The lines below that include "Newsletter" are to be found and copied.

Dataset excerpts
*** Begin section ***

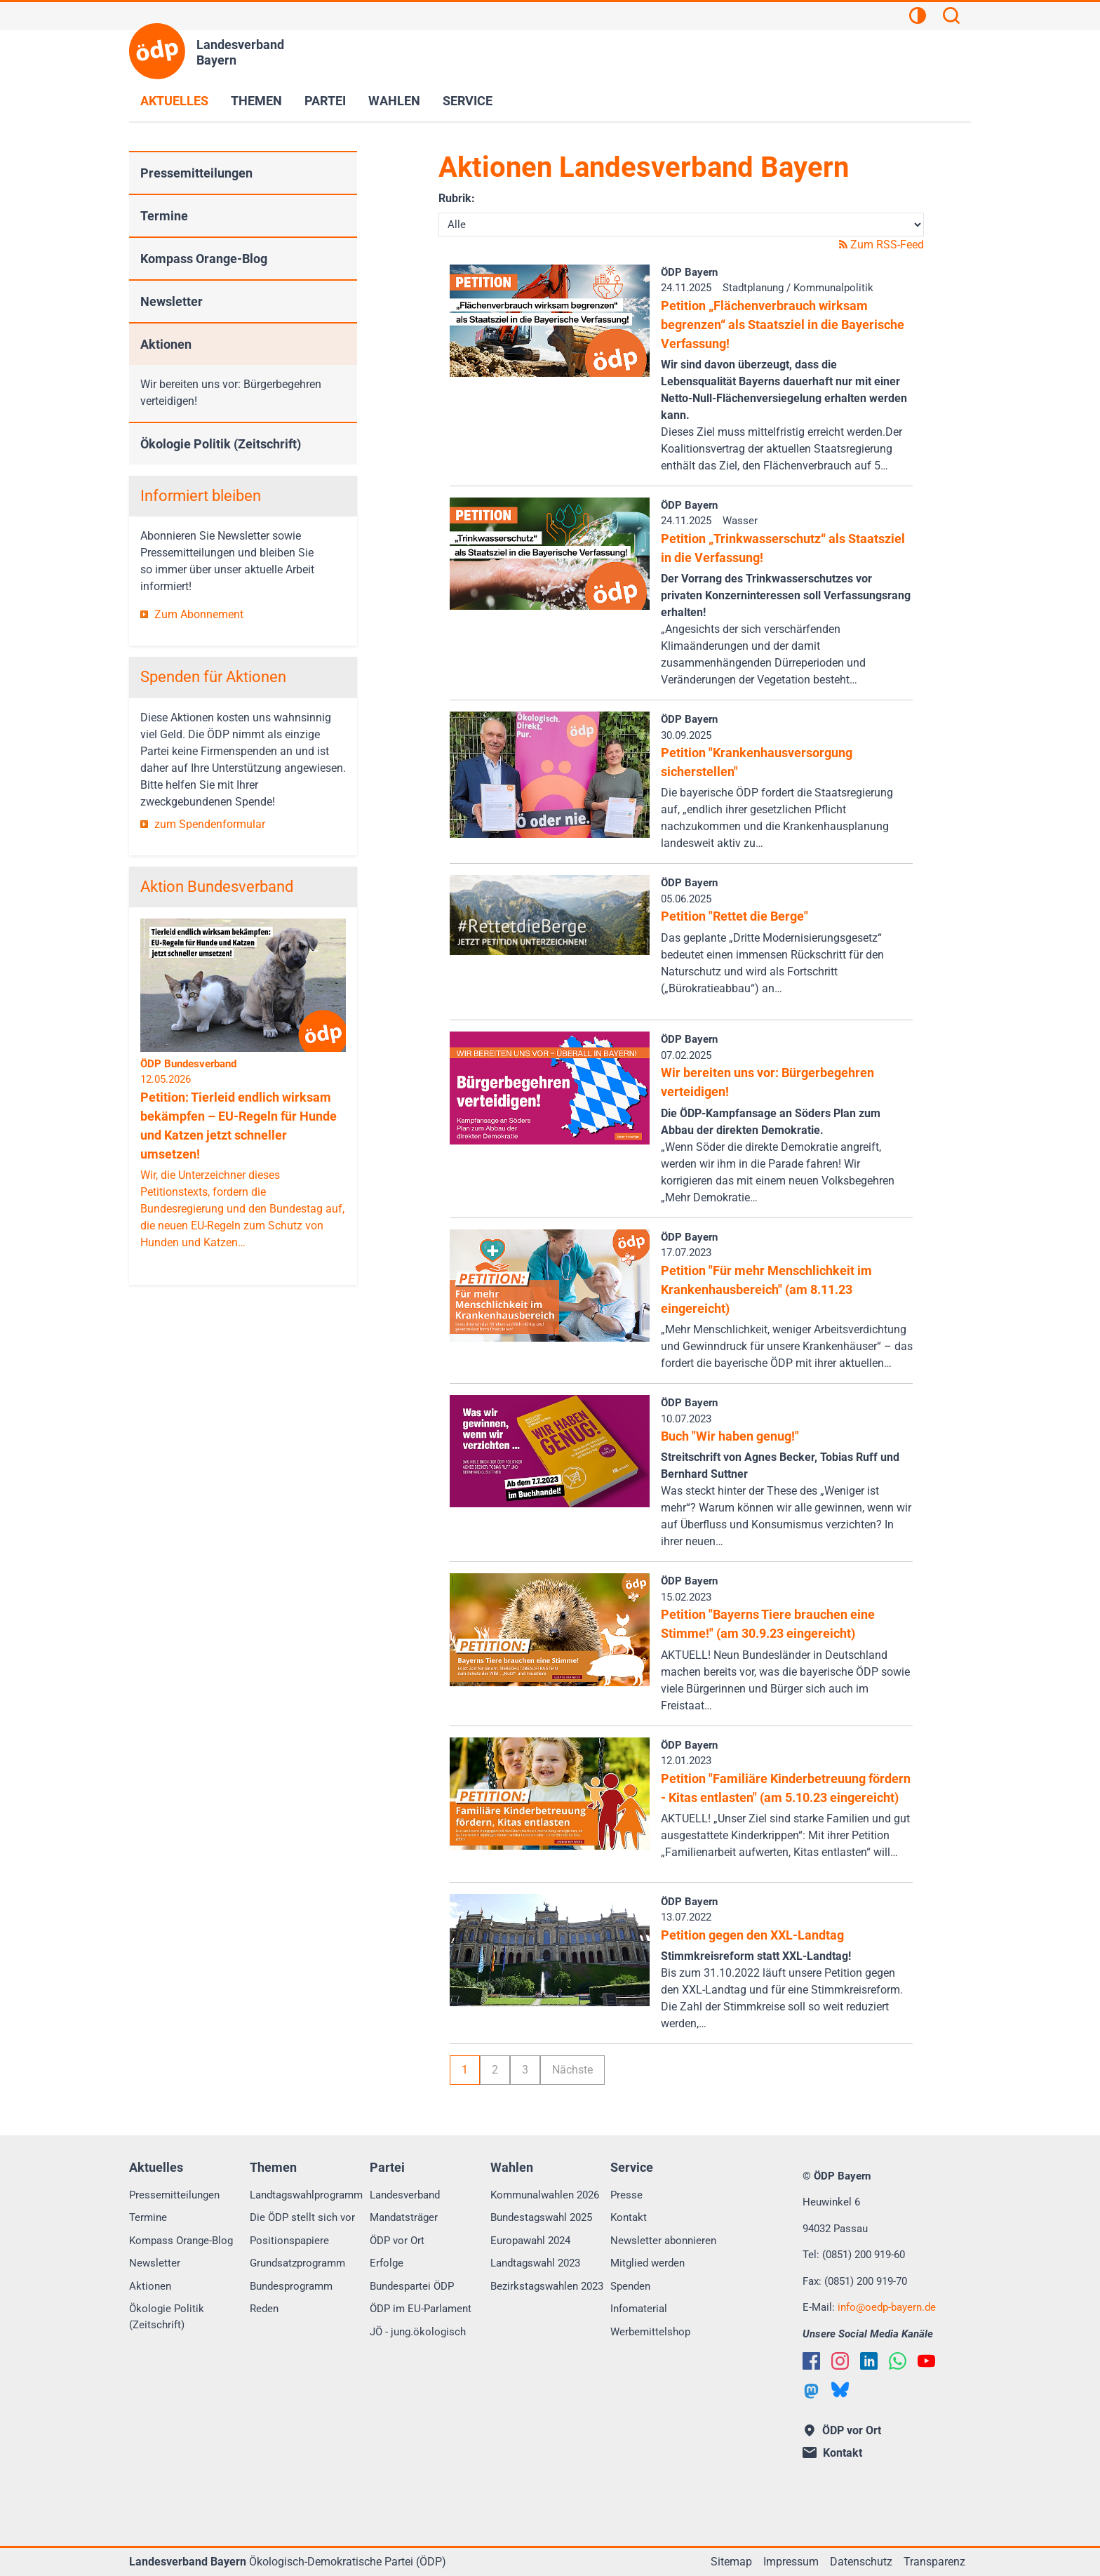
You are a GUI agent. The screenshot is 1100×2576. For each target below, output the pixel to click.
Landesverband (405, 2195)
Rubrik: (456, 198)
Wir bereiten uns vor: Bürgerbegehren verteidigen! (230, 393)
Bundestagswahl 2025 (541, 2217)
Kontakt (628, 2217)
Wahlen (394, 100)
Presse (626, 2195)
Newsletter (171, 301)
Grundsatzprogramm (297, 2263)
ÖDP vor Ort (397, 2240)
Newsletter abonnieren (663, 2240)
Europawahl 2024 (530, 2240)
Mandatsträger (404, 2217)
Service (467, 100)
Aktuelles (174, 100)
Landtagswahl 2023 (535, 2263)
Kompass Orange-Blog (203, 258)
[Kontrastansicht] (918, 18)
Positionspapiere (289, 2240)
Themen (256, 100)
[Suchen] (951, 18)
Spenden (630, 2286)
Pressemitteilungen (196, 173)
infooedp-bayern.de (887, 2307)
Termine (164, 215)
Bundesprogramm (291, 2286)
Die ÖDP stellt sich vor (302, 2217)
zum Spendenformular (209, 824)
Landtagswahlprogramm (306, 2195)
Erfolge (386, 2263)
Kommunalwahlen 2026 (544, 2195)
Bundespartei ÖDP (412, 2286)
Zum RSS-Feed (881, 244)
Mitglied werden (647, 2263)
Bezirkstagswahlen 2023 (546, 2286)
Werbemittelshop (650, 2331)
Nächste (572, 2069)
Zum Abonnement (198, 614)
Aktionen (166, 344)
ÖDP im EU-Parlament (420, 2308)
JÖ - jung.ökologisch (418, 2331)
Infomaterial (638, 2308)
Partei (325, 100)
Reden (264, 2308)
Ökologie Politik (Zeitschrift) (220, 443)
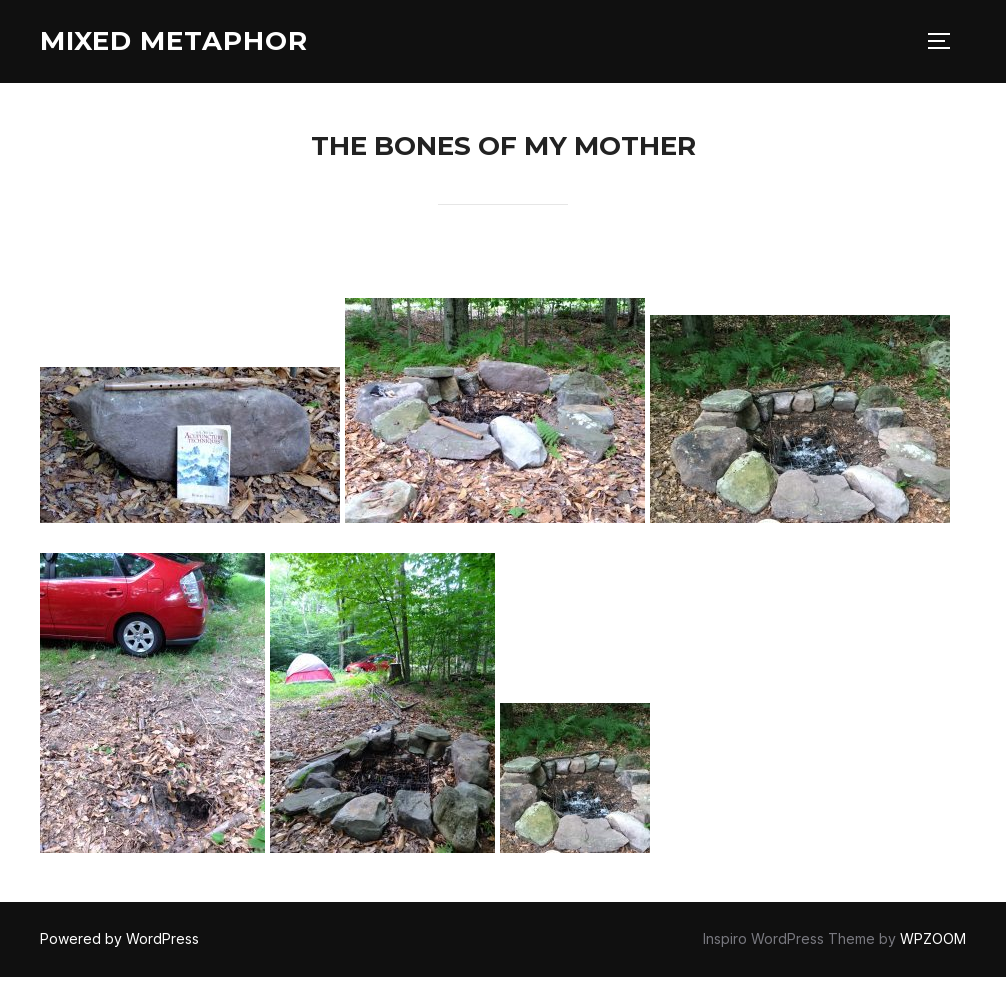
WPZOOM (933, 938)
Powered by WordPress (119, 938)
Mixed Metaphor (174, 41)
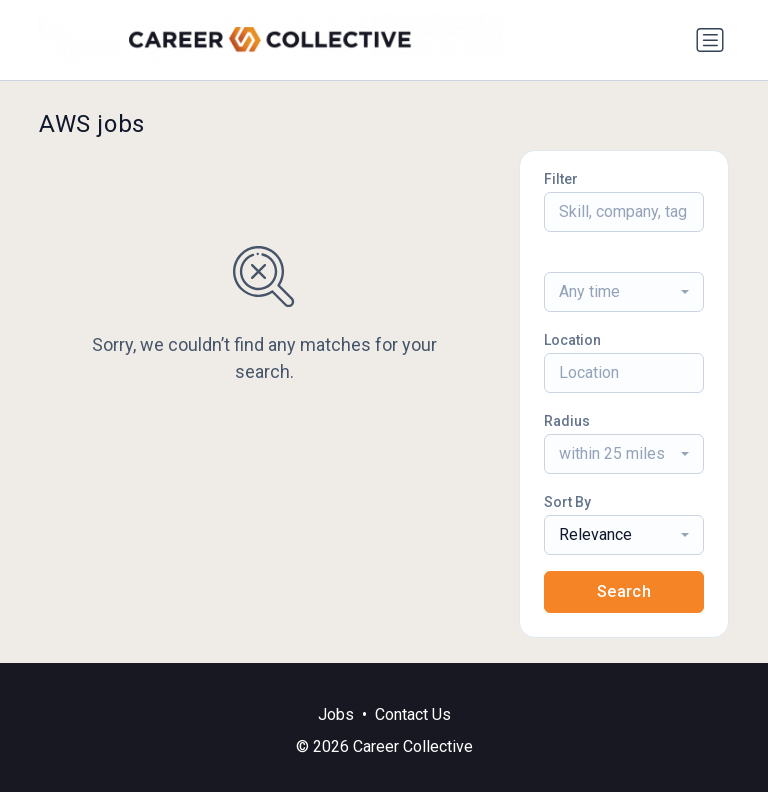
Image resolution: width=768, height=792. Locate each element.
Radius (567, 421)
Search (624, 591)
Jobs (336, 714)
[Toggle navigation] (710, 40)
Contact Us (413, 714)
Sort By (567, 502)
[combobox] (624, 292)
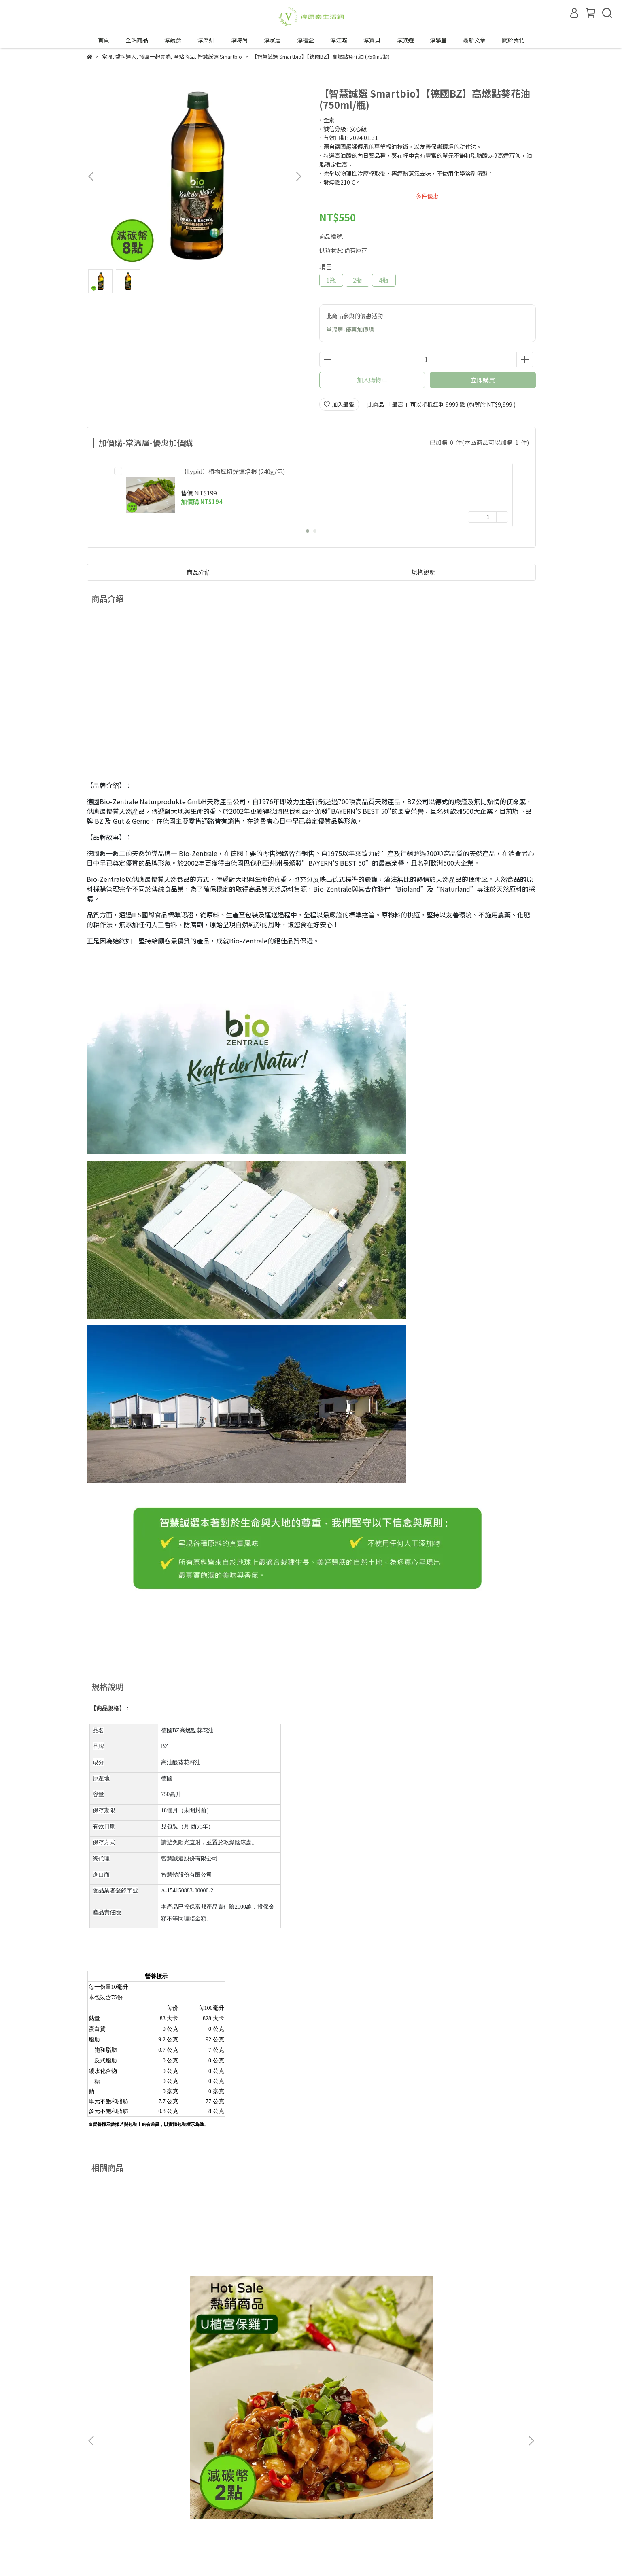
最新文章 (474, 40)
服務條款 (168, 2510)
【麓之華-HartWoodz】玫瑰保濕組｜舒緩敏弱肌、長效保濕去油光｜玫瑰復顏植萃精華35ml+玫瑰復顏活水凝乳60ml (365, 2302)
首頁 (103, 40)
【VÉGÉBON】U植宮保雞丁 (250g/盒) (143, 2302)
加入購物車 (372, 380)
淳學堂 (438, 40)
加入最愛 (339, 404)
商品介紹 (199, 563)
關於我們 (513, 40)
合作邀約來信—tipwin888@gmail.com (181, 2540)
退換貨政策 (101, 2510)
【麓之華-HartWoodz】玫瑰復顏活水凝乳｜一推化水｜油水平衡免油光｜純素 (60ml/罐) (256, 2302)
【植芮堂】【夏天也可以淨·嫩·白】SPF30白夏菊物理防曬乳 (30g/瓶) (474, 2302)
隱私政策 (136, 2510)
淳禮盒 (305, 40)
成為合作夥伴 (104, 2540)
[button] (298, 176)
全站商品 (136, 40)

*** End section ***

SOLUTION FOR THIS TASK:
Newsletter (171, 301)
Newsletter abonnieren (663, 2240)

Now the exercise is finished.